(Data items)
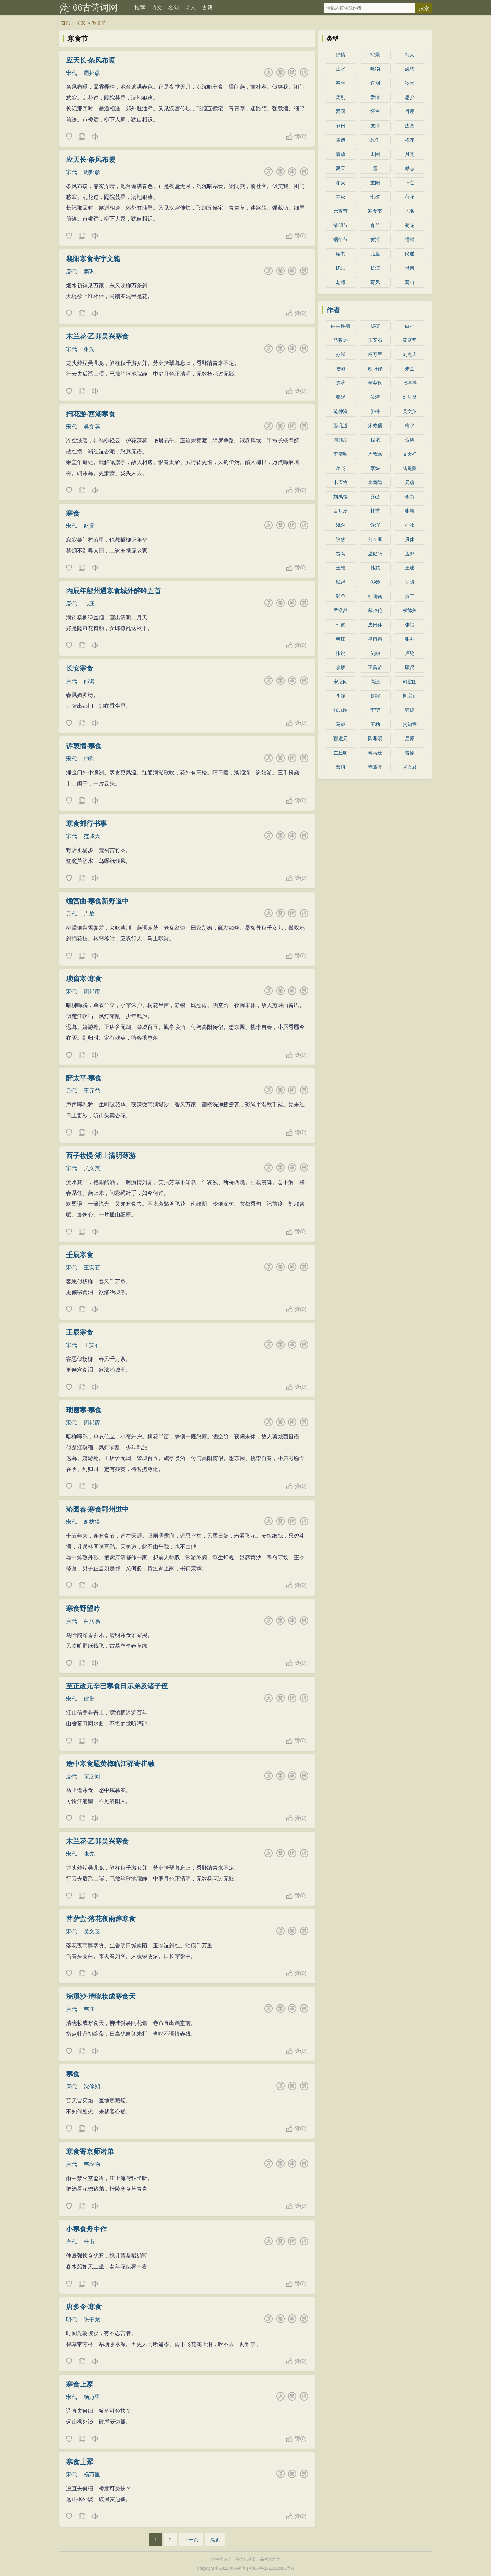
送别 (375, 83)
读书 (340, 253)
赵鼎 (89, 526)
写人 (409, 54)
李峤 (340, 667)
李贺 (375, 710)
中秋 (340, 197)
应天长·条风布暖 (91, 60)
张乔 (409, 639)
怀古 (375, 111)
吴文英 (92, 427)
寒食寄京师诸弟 (90, 2151)
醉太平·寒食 (84, 1078)
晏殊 (375, 411)
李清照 (340, 454)
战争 (375, 140)
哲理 (409, 111)
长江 (375, 268)
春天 (340, 83)
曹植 (340, 767)
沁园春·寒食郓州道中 (97, 1509)
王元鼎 (92, 1091)
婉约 (409, 68)
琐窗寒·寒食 (84, 978)
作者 (333, 310)
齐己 (375, 496)
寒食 (73, 513)
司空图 (410, 681)
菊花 (409, 225)
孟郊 (409, 553)
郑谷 (340, 596)
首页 (65, 22)
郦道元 (340, 738)
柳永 (409, 425)
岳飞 (340, 468)
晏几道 (340, 425)
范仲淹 (340, 411)
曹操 (409, 752)
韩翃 (409, 710)
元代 (71, 914)
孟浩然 (340, 610)
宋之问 (92, 1776)
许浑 (375, 525)
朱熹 (409, 368)
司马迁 (375, 752)
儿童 (375, 253)
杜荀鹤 (375, 596)
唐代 (71, 271)
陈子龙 (92, 2319)
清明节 (340, 225)
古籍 (207, 8)
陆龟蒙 (410, 468)
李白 (409, 496)
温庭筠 (375, 553)
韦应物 (92, 2164)
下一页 (191, 2539)
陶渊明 (375, 738)
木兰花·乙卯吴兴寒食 (97, 336)
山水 (340, 68)
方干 (409, 596)
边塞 (409, 125)
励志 (409, 168)
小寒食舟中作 (86, 2229)
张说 (340, 653)
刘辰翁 (410, 397)
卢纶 (409, 653)
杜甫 (89, 2242)
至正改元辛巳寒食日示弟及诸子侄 (117, 1686)
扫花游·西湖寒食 (91, 414)
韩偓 (340, 624)
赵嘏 (375, 696)
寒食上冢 (79, 2384)
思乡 (409, 97)
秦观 (340, 397)
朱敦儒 (375, 425)
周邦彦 (92, 73)
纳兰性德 (340, 326)
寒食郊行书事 (86, 823)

• [YOUR GOAL]
Retype, exactly as shown, the lines from the one with "李峤 (340, 667)" through the end of the records.

• [EXERCISE ANSWER]
李峤 (340, 667)
李贺 (375, 710)
中秋 (340, 197)
应天长·条风布暖 (91, 60)
张乔 (409, 639)
怀古 (375, 111)
吴文英 (92, 427)
寒食寄京师诸弟 (90, 2151)
醉太平·寒食 (84, 1078)
晏殊 (375, 411)
李清照 (340, 454)
战争 (375, 140)
哲理 (409, 111)
长江 (375, 268)
春天 (340, 83)
曹植 (340, 767)
沁园春·寒食郓州道中 (97, 1509)
王元鼎 (92, 1091)
婉约 (409, 68)
琐窗寒·寒食 (84, 978)
作者 (333, 310)
齐己 (375, 496)
寒食 (73, 513)
司空图 (410, 681)
菊花 (409, 225)
孟郊 (409, 553)
郑谷 (340, 596)
首页 (65, 22)
郦道元 (340, 738)
柳永 (409, 425)
岳飞 (340, 468)
晏几道 (340, 425)
范仲淹 (340, 411)
曹操 (409, 752)
韩翃 (409, 710)
元代 (71, 914)
孟浩然 (340, 610)
宋之问 (92, 1776)
许浑 (375, 525)
朱熹 (409, 368)
司马迁 (375, 752)
儿童 (375, 253)
杜荀鹤 (375, 596)
唐代 (71, 271)
陈子龙 (92, 2319)
清明节 (340, 225)
古籍 (207, 8)
陆龟蒙 (410, 468)
李白 (409, 496)
温庭筠 (375, 553)
韦应物 (92, 2164)
下一页 (191, 2539)
陶渊明 (375, 738)
木兰花·乙卯吴兴寒食 (97, 336)
山水 (340, 68)
方干 (409, 596)
边塞 (409, 125)
励志 (409, 168)
小寒食舟中作 (86, 2229)
张说 (340, 653)
刘辰翁 (410, 397)
卢纶 (409, 653)
杜甫 (89, 2242)
至正改元辛巳寒食日示弟及诸子侄 (117, 1686)
扫花游·西湖寒食 (91, 414)
韩偓 (340, 624)
赵嘏 (375, 696)
寒食上冢 (79, 2384)
思乡 (409, 97)
秦观 (340, 397)
朱敦儒 (375, 425)
周邦彦 (92, 73)
纳兰性德 (340, 326)
寒食郊行书事 (86, 823)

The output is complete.